Herenger photo Mélanie Török

Herenger photo Mélanie Török

C’est un album qui vous séduit un peu plus à chaque écoute, à chaque découverte. Impossible à classer, pop, électro, rock, blues, chanson, la musique est surtout d’une incroyable richesse. À la mesure de la voix de Pierre Herenger, basse et voilée ou éclatante, d’une jeunesse éternelle. Herenger réussit à fusionner avec grâce la musique et les mots des songwriters qui ont illuminé son enfance – Dylan, Bowie, ou les grands groupes de pop rock des années 60-70 – avec la touche française, de Maurice Jarre, rencontré en Californie, à la finesse des chanteurs-rockeurs français, tels Guillo ou Olivier Daguerre. Quand on écoute Le gardien de phare, ces guitares qui se brisent, son désespoir qui s’accroche malgré tout, jusqu’au dernier sursaut : « Vrai comme la Terre est ronde / Je ne suis pas gardien d’espoir / Je fais ma dernière ronde » ou Vole (1), qui vous porte littéralement vers la lumière, la parenté avec Guillo, avec lequel il a collaboré, est évidente. Et Daguerre partage ses rêves sur la chanson-titre.
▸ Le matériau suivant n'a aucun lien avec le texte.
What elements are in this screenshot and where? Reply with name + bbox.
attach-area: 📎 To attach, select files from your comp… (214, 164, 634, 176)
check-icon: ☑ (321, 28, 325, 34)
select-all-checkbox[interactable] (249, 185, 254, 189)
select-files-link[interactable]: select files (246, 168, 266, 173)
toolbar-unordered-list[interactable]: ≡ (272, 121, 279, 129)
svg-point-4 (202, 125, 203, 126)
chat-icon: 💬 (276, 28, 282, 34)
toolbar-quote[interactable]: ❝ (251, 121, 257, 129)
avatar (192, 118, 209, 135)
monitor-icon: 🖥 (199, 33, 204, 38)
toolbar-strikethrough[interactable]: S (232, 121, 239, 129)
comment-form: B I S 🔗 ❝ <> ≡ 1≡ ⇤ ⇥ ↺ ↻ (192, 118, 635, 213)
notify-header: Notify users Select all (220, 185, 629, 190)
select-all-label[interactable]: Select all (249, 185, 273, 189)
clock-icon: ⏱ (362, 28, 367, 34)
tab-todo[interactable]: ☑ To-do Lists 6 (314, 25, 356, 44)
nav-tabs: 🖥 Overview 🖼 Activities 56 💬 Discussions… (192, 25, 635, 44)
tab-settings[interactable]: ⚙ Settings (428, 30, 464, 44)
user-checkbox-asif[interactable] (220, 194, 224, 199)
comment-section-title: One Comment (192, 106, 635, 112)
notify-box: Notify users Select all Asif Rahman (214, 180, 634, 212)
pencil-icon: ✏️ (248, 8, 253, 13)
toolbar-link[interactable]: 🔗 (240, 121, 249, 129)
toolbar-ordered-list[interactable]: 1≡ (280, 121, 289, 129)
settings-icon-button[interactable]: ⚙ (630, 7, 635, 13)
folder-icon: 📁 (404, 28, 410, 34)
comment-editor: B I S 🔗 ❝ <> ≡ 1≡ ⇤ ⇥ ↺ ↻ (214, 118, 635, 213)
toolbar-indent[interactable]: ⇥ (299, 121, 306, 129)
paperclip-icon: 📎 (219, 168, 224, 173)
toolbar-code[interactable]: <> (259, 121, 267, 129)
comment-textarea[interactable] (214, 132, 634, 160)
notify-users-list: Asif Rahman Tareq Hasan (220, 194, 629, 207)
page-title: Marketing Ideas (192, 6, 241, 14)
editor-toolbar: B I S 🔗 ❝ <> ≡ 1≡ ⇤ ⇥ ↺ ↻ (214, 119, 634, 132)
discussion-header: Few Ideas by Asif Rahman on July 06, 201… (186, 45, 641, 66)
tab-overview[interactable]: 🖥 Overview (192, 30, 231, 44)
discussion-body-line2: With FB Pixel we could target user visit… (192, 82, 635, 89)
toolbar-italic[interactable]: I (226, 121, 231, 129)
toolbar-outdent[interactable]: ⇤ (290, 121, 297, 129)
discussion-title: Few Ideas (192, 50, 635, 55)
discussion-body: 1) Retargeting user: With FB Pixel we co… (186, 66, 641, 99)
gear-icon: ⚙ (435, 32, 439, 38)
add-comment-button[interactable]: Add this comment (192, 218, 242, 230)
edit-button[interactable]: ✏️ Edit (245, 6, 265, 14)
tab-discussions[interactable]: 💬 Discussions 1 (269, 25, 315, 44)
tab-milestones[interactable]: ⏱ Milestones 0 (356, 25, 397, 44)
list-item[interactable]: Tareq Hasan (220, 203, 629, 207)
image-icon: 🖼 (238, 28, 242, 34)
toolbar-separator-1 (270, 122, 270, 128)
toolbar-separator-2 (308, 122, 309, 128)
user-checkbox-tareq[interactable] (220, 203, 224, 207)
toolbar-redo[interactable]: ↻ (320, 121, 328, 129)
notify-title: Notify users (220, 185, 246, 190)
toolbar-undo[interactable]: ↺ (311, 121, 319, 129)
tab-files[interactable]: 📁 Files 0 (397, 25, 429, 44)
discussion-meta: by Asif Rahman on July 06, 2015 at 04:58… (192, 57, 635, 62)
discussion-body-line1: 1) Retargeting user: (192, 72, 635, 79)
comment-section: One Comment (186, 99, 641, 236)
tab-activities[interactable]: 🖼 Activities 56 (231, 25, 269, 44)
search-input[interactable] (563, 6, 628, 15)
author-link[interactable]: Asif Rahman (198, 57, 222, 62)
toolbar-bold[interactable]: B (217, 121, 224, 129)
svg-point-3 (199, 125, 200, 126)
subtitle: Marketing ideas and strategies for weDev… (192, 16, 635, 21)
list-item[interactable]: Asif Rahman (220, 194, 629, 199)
Chaque titre a sa propre ambiance musicale, simple à la première écoute, et pourtant subtile, travaillée. Construisant avec ses mots, des atmosphères particulières, très personnelles, dans sa quête de lui-même qui ressemble terriblement à la nôtre. De la course effrénée, sur des accents rouillés, dissonants, métaphore de notre époque qui ne laisse pas la place au temps
« Il n’y a que dans l’impossible / Que le présent fout le camp / Il n’y a que dans l’immobile / Que dort le néant / Folle d’amour du temps présent / Pour la nostalgie pas le temps » (1) au mystérieux slow de Paréidolie *ordinaire, où il revit ses imaginaires d’enfance, dans les yeux de son père : « En équilibre sur le sable en érosion / Je devine dans l’impalpable / Un corps de lion ».
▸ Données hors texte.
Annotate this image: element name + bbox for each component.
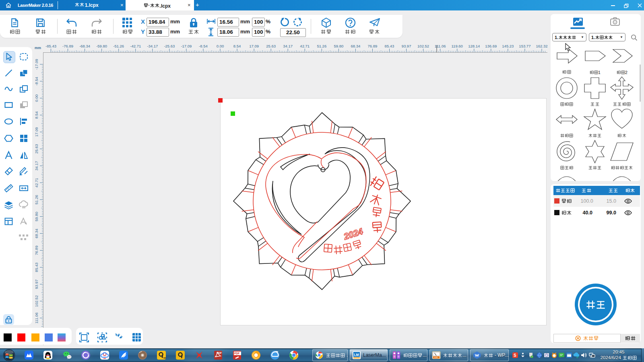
svg-text:25.63: 25.63 [266,44,276,48]
svg-text:-25.63: -25.63 [164,44,175,48]
svg-text:102.52: 102.52 [417,44,429,48]
svg-text:-68.34: -68.34 [79,44,90,48]
svg-text:-8.54: -8.54 [199,44,208,48]
svg-text:111.06: 111.06 [34,313,39,324]
svg-text:34.17: 34.17 [34,161,39,171]
svg-text:-17.09: -17.09 [34,59,39,70]
svg-text:34.17: 34.17 [283,44,293,48]
svg-text:-8.54: -8.54 [34,77,39,86]
svg-text:17.09: 17.09 [34,127,39,137]
svg-text:59.80: 59.80 [34,212,39,221]
svg-text:51.26: 51.26 [317,44,326,48]
svg-text:128.14: 128.14 [468,44,480,48]
svg-text:-59.80: -59.80 [96,44,107,48]
svg-text:162.32: 162.32 [536,44,547,48]
svg-text:8.54: 8.54 [233,44,241,48]
svg-text:-34.17: -34.17 [147,44,158,48]
svg-text:-42.71: -42.71 [130,44,141,48]
svg-text:85.43: 85.43 [385,44,394,48]
svg-text:93.97: 93.97 [34,280,39,289]
svg-text:68.34: 68.34 [34,229,39,239]
svg-text:102.52: 102.52 [34,295,39,307]
svg-text:64: 64 [163,357,166,359]
svg-text:68.34: 68.34 [351,44,361,48]
svg-text:0.00: 0.00 [217,44,224,48]
svg-text:-85.43: -85.43 [45,44,56,48]
svg-text:76.89: 76.89 [368,44,378,48]
svg-text:153.77: 153.77 [519,44,530,48]
svg-text:S: S [514,353,516,358]
svg-text:145.23: 145.23 [502,44,514,48]
svg-text:-76.89: -76.89 [62,44,73,48]
svg-text:85.43: 85.43 [34,263,39,272]
svg-text:8.54: 8.54 [34,111,39,119]
svg-text:59.80: 59.80 [334,44,343,48]
svg-text:17.09: 17.09 [249,44,259,48]
svg-text:PDF: PDF [217,352,222,354]
svg-text:-17.09: -17.09 [181,44,192,48]
svg-text:0.00: 0.00 [34,95,39,102]
svg-text:2024: 2024 [342,226,364,242]
svg-text:-51.26: -51.26 [113,44,124,48]
svg-text:76.89: 76.89 [34,246,39,255]
svg-text:119.60: 119.60 [452,44,463,48]
svg-text:42.71: 42.71 [300,44,310,48]
svg-text:111.06: 111.06 [435,44,446,48]
svg-text:51.26: 51.26 [34,195,39,204]
svg-text:PDF: PDF [234,352,239,355]
svg-text:DISK: DISK [434,356,438,358]
svg-text:136.69: 136.69 [485,44,497,48]
svg-text:93.97: 93.97 [402,44,411,48]
svg-text:LM: LM [354,353,359,357]
svg-text:42.71: 42.71 [34,178,39,187]
svg-text:25.63: 25.63 [34,144,39,154]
HERENGER 2020 Dreamer faux rêveurLa crainte de voir basculer son – notre – monde, est bien prégnante, avec cette quête-mirage Aux étoiles du nord : « C’est à l’ombre / D’un soleil froid / Qu’un nouveau monde / S’ouvre là / Passé Kaboul / In ch Allah / Il y’a de l’eau qui coule / De l’au delà », superbe hymne où le ghanéen Kyekyeku prête sa langue native qui se mêle au français, à l’anglais, pour chanter le déracinement et l’espoir qui s’éteint. Et c’est une dernière valse doucement tragique au piano qui nous fera tourner, lorsque nous aurons liquidé la banquise, que Venise sombrera : « Sous l’ombrelle, piquée dans la cerise / Je l’ai vue / Je l’ai bue /  La banquise ». Herenger dévoile aussi l’illusion de ces icônes, nouvelles dangereuses sirènes, sur les murmures (2) confondants de ces Muses volages au son d’une subtile trompette… d’une fausse renommée ?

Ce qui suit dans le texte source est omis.